First let me make a comment about Copyright. Books older than 1922 I am told are OK. Indian publishes are reprinting them anyway, so why not on the web. I wrote to Macmillan for permission to put a 1926 book on the web and they never replied. I assumed they didn't care but didn't want to grant permission. It used to be 50 years after death of Author in this case Codrington who died in 1942, so copyright went away in 1992 but returned in 1997 when they made it 70 years after death. The Law is also not clear to me about books that were reprinted. Copyright law for publications on the Internet are poorly defined and have hardly been tested legally. So until that time ...
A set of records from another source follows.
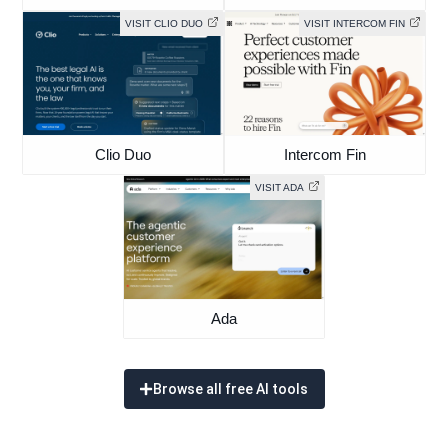
VISIT CLIO DUO
VISIT INTERCOM FIN
Clio Duo
Intercom Fin
VISIT ADA
Ada
Browse all free AI tools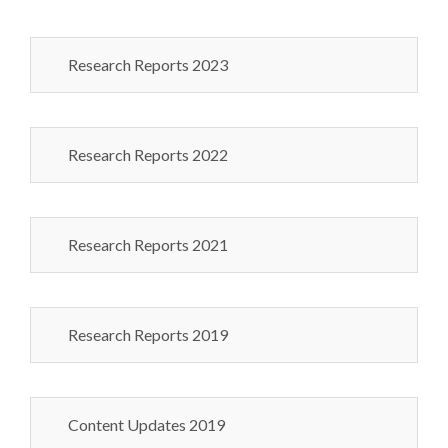
Research Reports 2023
Research Reports 2022
Research Reports 2021
Research Reports 2019
Content Updates 2019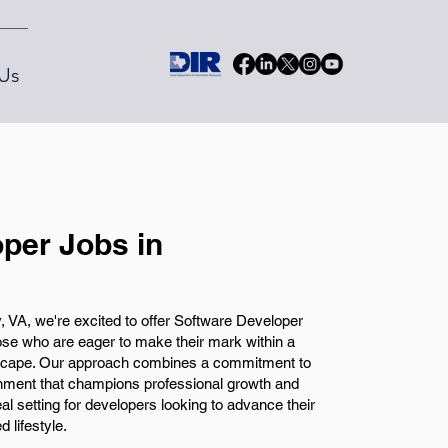
Us
per Jobs in
, VA, we're excited to offer Software Developer
those who are eager to make their mark within a
scape. Our approach combines a commitment to
onment that champions professional growth and
eal setting for developers looking to advance their
 lifestyle.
Scans of text should be sent through OCR since readable images are over 100 times larger and in any case the text is not searchable. This is necessary to ensure your website is found by those interested in the content. You need to scan at about 300 dpi to give the OCR software the best chance of identifying the characters. Lower dpi does not provide sufficient resolution and higher resolution could confuse it by deformities in the print. Particularly if the book is old and discolored, the scan needs to be done in Color so the OCR can suppress the brown and identify the black print. Some higher quality photocopies are able to suppress the brown tone if it is necessary to use photocopies. I OCR with TextBridge 9.0. It allows in-line correction of text which the software feels it cannot read, which is highlighted to be read by human eye. Personally I feel that the OCR software in the store shelf market is not as good as it could be, probably because the want to sell better software at exorbitant prices to business who afford to pay.

The text is saved as ordinary text, although the system allows you to save as HTML. The HTML written by the software is almost unreadable, and impossible to edit. It is much simpler to insert the few lines of HTML formating code using a computer program of a few lines.

However it is questionable if it is faster to OCR old text and carefully proof read and correct the output, over just having it typed in two times and detect the typing errors by comparison of the files. If an average touch typist can enter about 35 words per minute or 2000 per hour, it clearly took us lot more than 6 hours to OCR edit and proof read 16500 words. . When I asked Prof. Raj Reddy a former Dean of Computer Science at CMU who head an Universal Library , how to get a rare 1822 book on Hindoostan to the web, he recommended that it be sent to India to be typed. I am seeking such a data entry facility in Lanka.